Don and Roger both fall flat for the same reason. As Duck points out to Pete, the family is the “wellspring of confidence.” Don and Roger “can’t manage that, so they can’t manage anything.” Their relationships are margarine, not butter. They are superficial and instrumental. The only true feeling they engender is not being the real thing. They aren’t “mouthwatering, savory and delicious.” You just keep repeating that. If there is a way forward for Don and Roger that is not booze and only death, they won’t find it looking backward.
Abe is too much of “a pioneer” for her in one way and nowhere near enough of one in the way she needs him to be (Fetch the typewriter. The man has thoughts that must be recorded for posterity.). The doomed relationship gets put to death with fear and an improvised bayonet. With both narratives dried up, Peggy must forge a new identity for fulfillment. Personally and professionally, it looks like she will be doing so alone.

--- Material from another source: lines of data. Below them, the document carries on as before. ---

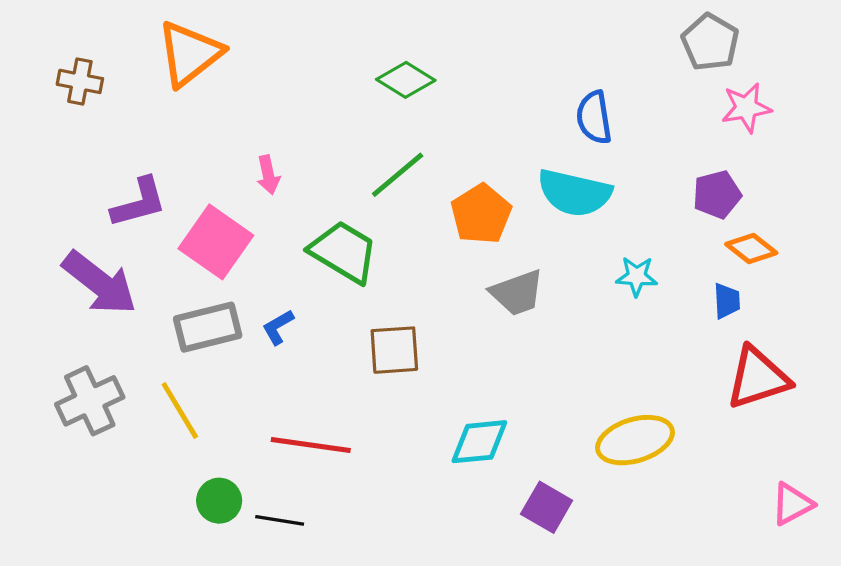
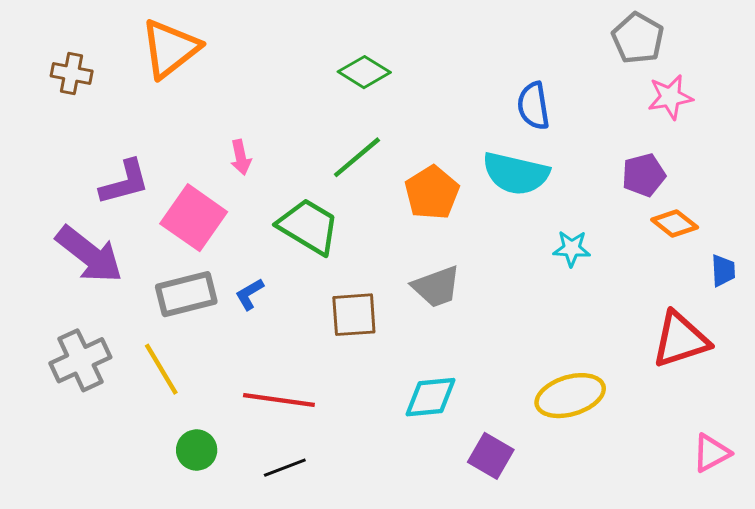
gray trapezoid: (517, 293) -> (436, 287), moved
blue trapezoid: (727, 301) -> (723, 271), moved
black line: (280, 520) -> (285, 468), moved, turned -30

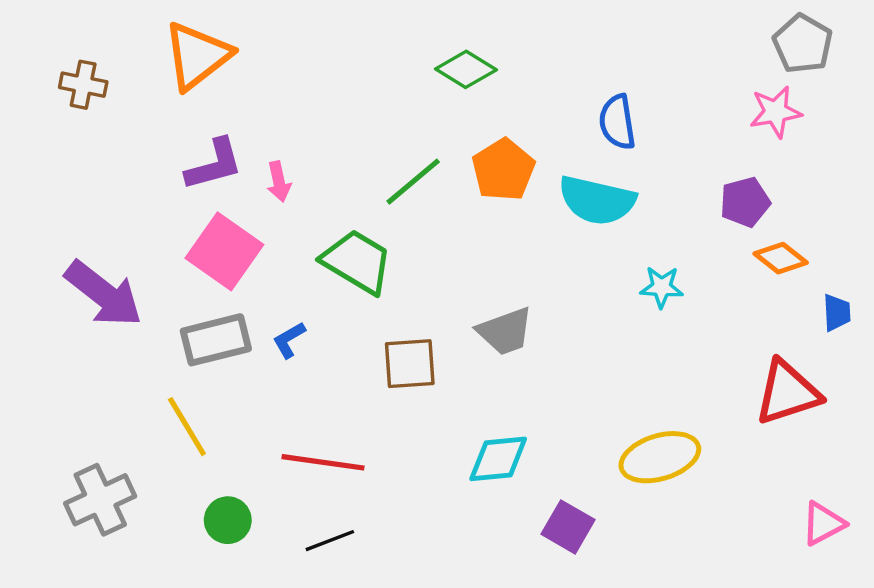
gray pentagon: (638, 38) -> (803, 44), moved
green diamond: (364, 72) -> (466, 69), moved
purple L-shape: (125, 182) -> (214, 165), moved
orange pentagon: (432, 193) -> (503, 170), moved
gray cross: (80, 360) -> (100, 500), moved

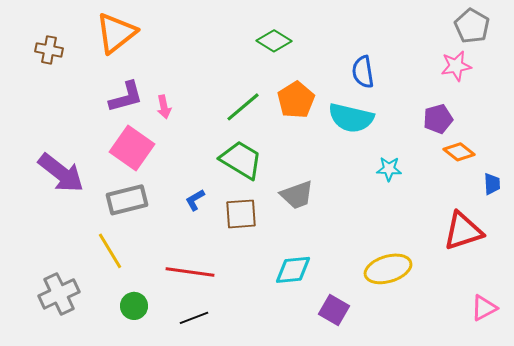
green trapezoid: (357, 262) -> (241, 160), moved
blue L-shape: (289, 340) -> (195, 200), moved

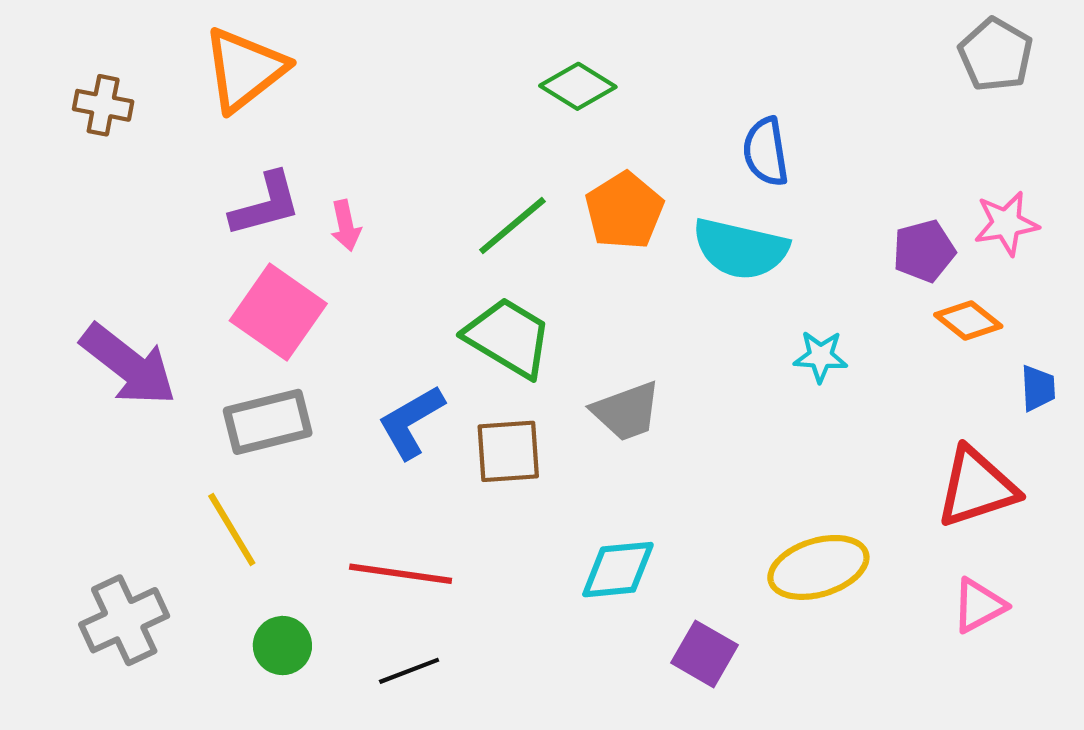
pink star: (456, 66) -> (1006, 223), moved
blue L-shape: (195, 200) -> (411, 422), size x1.6
pink triangle: (484, 308) -> (979, 605), moved

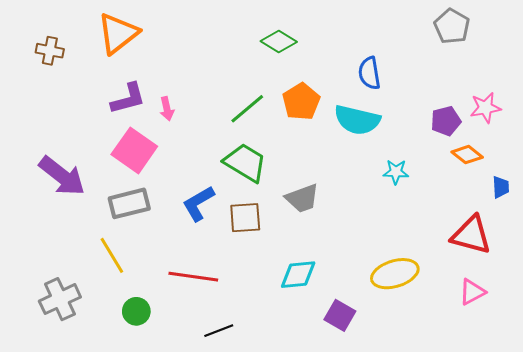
gray pentagon: (996, 55) -> (452, 26), moved
red triangle: (977, 487) -> (471, 235), turned 33
black line: (409, 671) -> (219, 331), moved

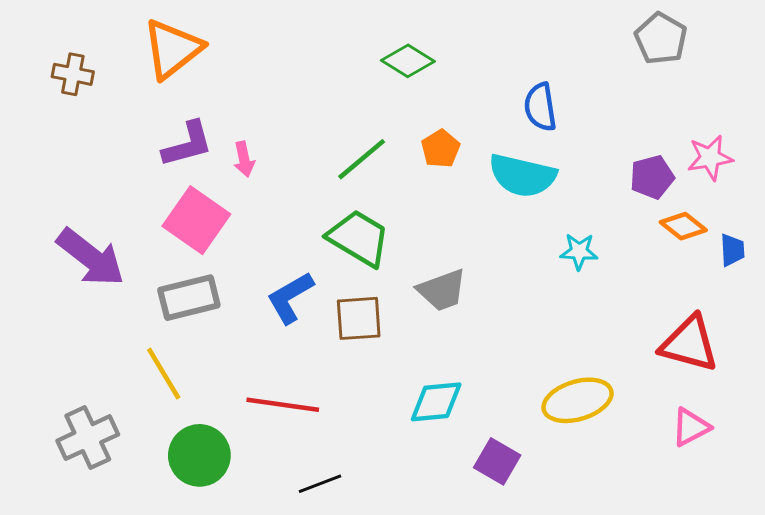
orange pentagon: (301, 102) -> (441, 149), size x0.7
blue trapezoid: (501, 187) -> (732, 250), moved
green circle: (136, 311) -> (199, 455), size x1.5

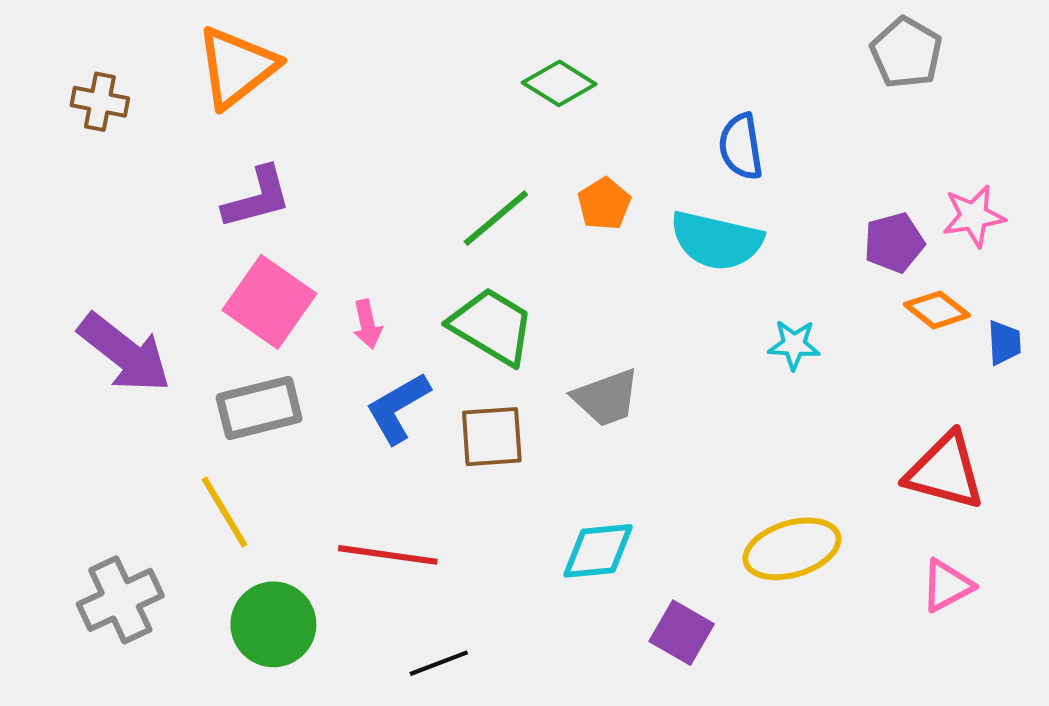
pink arrow: (244, 159) -> (367, 324), moved

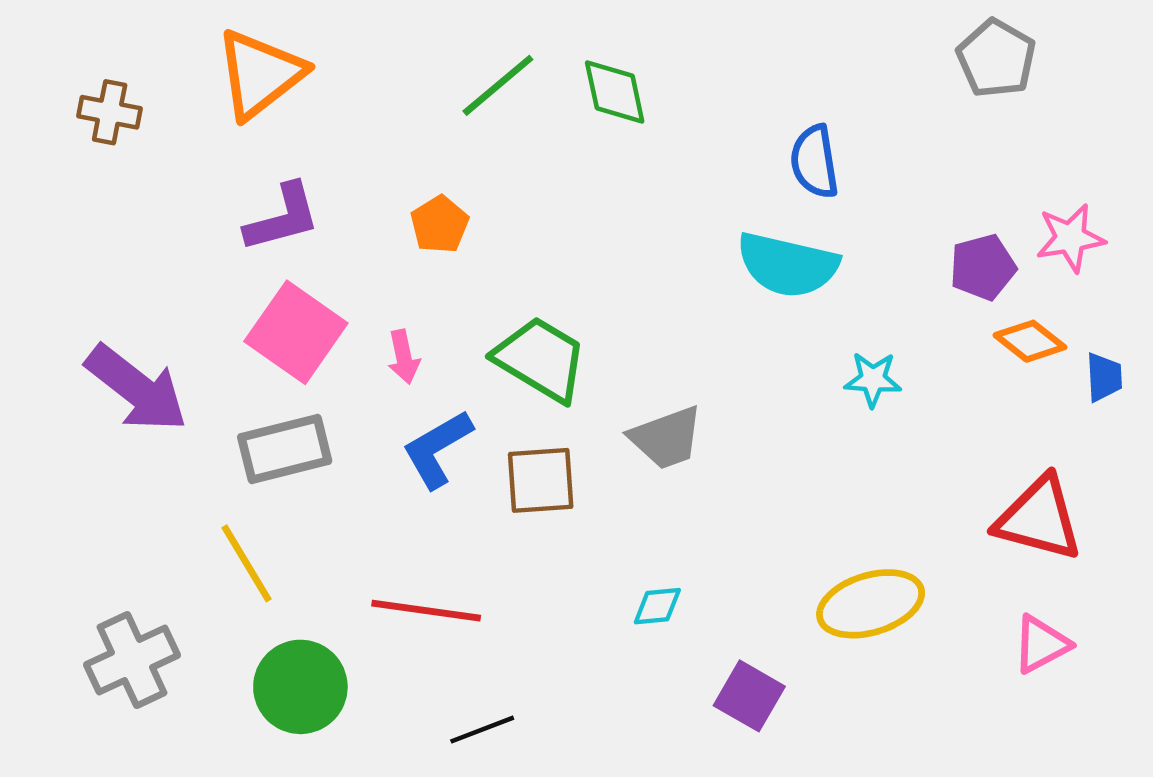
green diamond: (559, 83) -> (615, 92), turned 46
orange pentagon: (604, 204) -> (440, 224), moved
green line: (496, 218) -> (498, 85), moved
cyan diamond: (598, 551) -> (657, 606), size x0.6

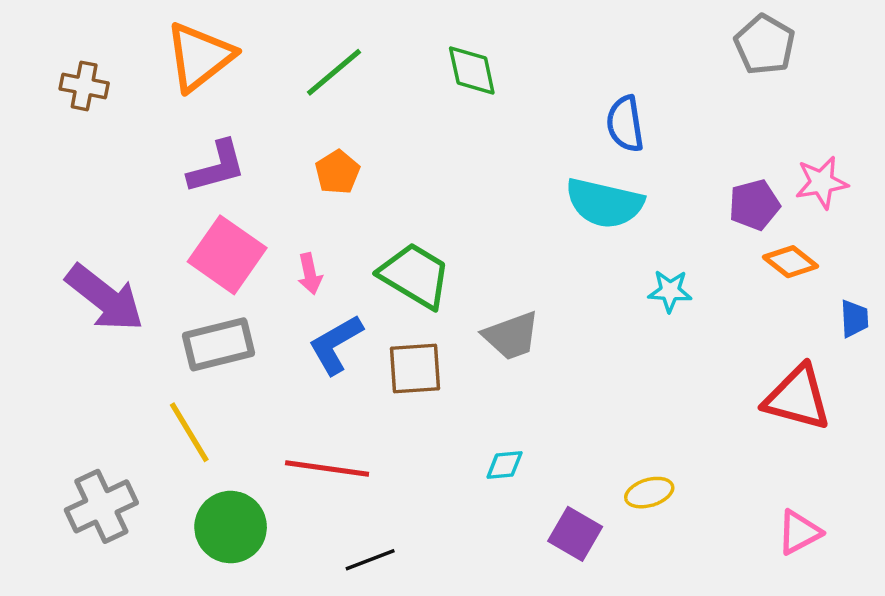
green line: (498, 85) -> (334, 72), moved
blue trapezoid: (1104, 377) -> (854, 319), moved
yellow ellipse: (871, 604) -> (649, 493), moved, size x0.6
pink triangle: (1041, 644) -> (799, 532), moved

* The most intriguing matter yet to be resolved seems to be the Bob Benson mystery. He’s too insistently present to be an ancillary character. He’s too unnatural to be taken at face value. The major kindling added this episode, is he lied about his father. He told Ken Cosgrove in an earlier episode his father had died. In this episode, he tells Pete he found a nurse who brought his father back to full health. Generic name. Ambitious. Eager. Inactive in a whorehouse. Is Benson Don Draper 2.0?